§ **YOUR TASK**
Would you give again, exactly as written, the lines from the opening of the records to the line with "نه با گلهاش", that line included and pictures excluded?

§ **SOURCE INFORMATION**

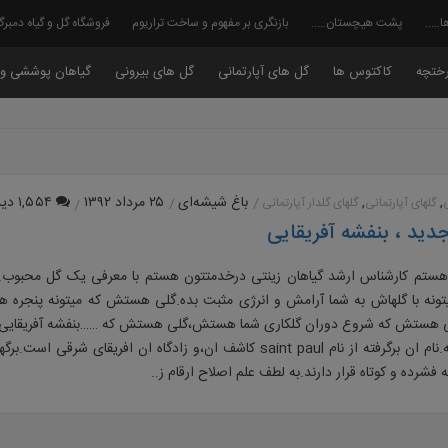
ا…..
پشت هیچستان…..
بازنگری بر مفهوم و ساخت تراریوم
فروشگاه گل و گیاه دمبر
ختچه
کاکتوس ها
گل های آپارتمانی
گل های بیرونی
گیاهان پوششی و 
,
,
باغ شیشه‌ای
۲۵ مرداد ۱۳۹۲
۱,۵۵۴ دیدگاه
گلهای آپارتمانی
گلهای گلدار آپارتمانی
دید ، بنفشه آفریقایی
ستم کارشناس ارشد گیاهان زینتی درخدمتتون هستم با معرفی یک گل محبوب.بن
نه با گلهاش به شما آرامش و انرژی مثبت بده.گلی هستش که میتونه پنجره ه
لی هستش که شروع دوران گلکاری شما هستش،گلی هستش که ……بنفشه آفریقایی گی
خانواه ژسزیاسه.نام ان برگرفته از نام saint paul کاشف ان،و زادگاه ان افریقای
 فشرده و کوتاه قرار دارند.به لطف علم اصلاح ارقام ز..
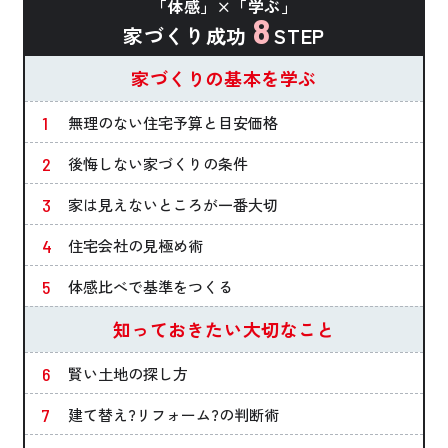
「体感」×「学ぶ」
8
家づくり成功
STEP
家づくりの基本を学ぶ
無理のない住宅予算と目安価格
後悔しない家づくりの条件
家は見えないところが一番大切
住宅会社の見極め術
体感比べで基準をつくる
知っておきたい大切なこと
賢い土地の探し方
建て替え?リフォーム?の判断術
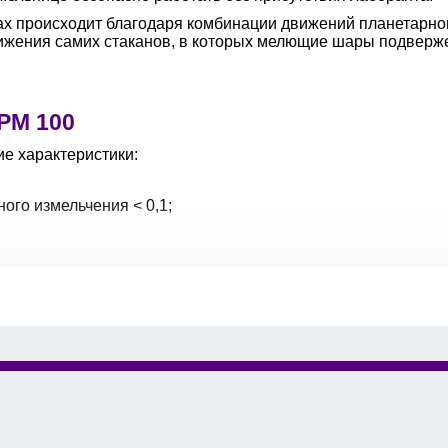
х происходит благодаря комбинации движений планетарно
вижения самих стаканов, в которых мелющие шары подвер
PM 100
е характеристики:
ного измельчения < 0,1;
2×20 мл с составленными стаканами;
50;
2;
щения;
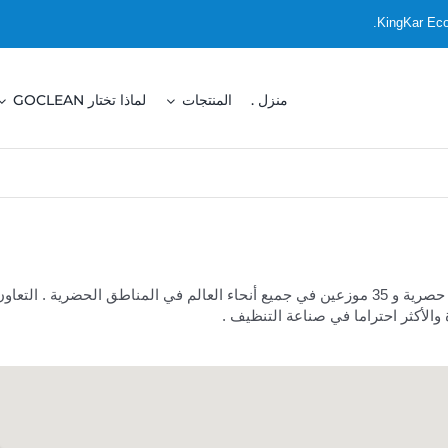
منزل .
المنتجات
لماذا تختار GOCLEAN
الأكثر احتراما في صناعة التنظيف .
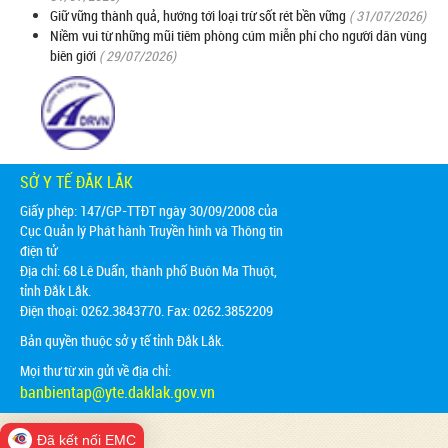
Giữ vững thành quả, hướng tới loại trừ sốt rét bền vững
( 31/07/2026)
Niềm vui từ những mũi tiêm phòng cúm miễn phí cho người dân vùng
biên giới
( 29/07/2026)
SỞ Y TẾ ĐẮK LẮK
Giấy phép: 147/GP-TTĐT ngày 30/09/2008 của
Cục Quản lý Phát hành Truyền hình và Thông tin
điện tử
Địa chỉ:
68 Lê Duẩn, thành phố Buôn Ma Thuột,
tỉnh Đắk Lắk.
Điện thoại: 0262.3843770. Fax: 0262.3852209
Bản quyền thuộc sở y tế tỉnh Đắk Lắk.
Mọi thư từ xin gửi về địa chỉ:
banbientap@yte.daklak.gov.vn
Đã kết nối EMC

§ **OUTPUT OF THE EXERCISE**
ا…..
پشت هیچستان…..
بازنگری بر مفهوم و ساخت تراریوم
فروشگاه گل و گیاه دمبر
ختچه
کاکتوس ها
گل های آپارتمانی
گل های بیرونی
گیاهان پوششی و 
,
,
باغ شیشه‌ای
۲۵ مرداد ۱۳۹۲
۱,۵۵۴ دیدگاه
گلهای آپارتمانی
گلهای گلدار آپارتمانی
دید ، بنفشه آفریقایی
ستم کارشناس ارشد گیاهان زینتی درخدمتتون هستم با معرفی یک گل محبوب.بن
نه با گلهاش به شما آرامش و انرژی مثبت بده.گلی هستش که میتونه پنجره ه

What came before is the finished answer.